By one of those happy twists of fortune, the buildings and site of the former ‘Bedlam’ later became the Imperial War Museum, where the contented citizens, beneficiaries of the longest known period of European peace, could gaze mawkishly at the exhibits of non-conformist war mongers and genocidists, no longer shackled to the walls, now preserved behind the newly discovered Perspex.

Jeremy Bentham’s Panopticon, where the prisoner never knew whether he was being spied upon at any one moment, but must always be sure that he could be so, was believed to instill self discipline in a population of non-conformists. The sense that there is nowhere to run and nowhere to hide. To know one is being watched carries with it an uncertainty that becomes a source of anxiety, discomfort and terror… Who is watching? Why are they watching? What will they do?

This morning, a co-conspirator has e-mailed me the above picture, direct from the latest bastion of conformist land, the hypocritical, politically correct land of Denmark. This is a country which is currently host to some 16,000 delegates, activists and reporters, flying in from all corners of the world, incurring a toe curling 40,584 tons of carbon dioxide according to a UN estimate – or roughly an entire years output of 30 small nations, as they seek to persuade us with grotesque TV ads of Polar Bears falling out of the sky, that our love of air travel is killing the world.

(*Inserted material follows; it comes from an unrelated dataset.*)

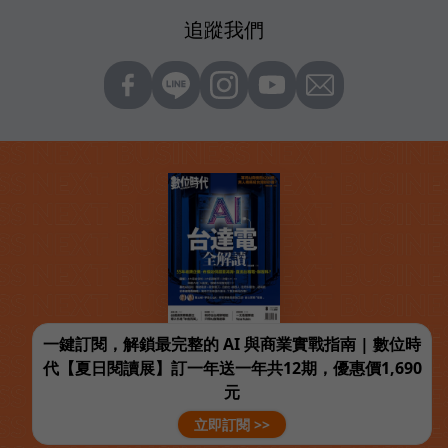
追蹤我們
一鍵訂閱，解鎖最完整的 AI 與商業實戰指南 | 數位時
代【夏日閱讀展】訂一年送一年共12期，優惠價1,690
元
立即訂閱 >>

Since 1970, air travel has increased from around 383 Million passengers a year, to approximately 2 Billion. A five fold increase. The choice of Polar Bears to illustrate the supposed harm this is doing to the planet was a particularly unfortunate one, for during the same period, the numbers of Polar Bears clinging pitifully and photogenically to ever decreasing ice floes, has also increased five fold, from 5,000 to 25,000! If we are going to spar with statistics, I am prepared to take up a position that says air travel is good for Polar Bears.

I digress. In the midst of this hysterical global warmist fest at the feet of the great Goricle©, an enterprising Danish company has managed to combine Bentham’s theory of self discipline, the global capitalist’s love of profits, the ancient art of displaying dissenters – pour encourager les autres –  and the ‘Green and clean air’ theory.

That is no small feat.

I give you the latest Perspex display booth, intended to house that specimen of the art of slow suicide, scourge of Western Governments, pilloried and vilified by the politically correct and the Nanny State, displayed in all its glory for the amusement of the watching, humourless, carbon dioxide belching, ‘holier than thou’ activists.

The Smoker’s Booth.

Slap in the middle of Billund Airport, Denmark.

Watch him shrivel, watch him cough and splutter, point your finger, watch him die if you are lucky.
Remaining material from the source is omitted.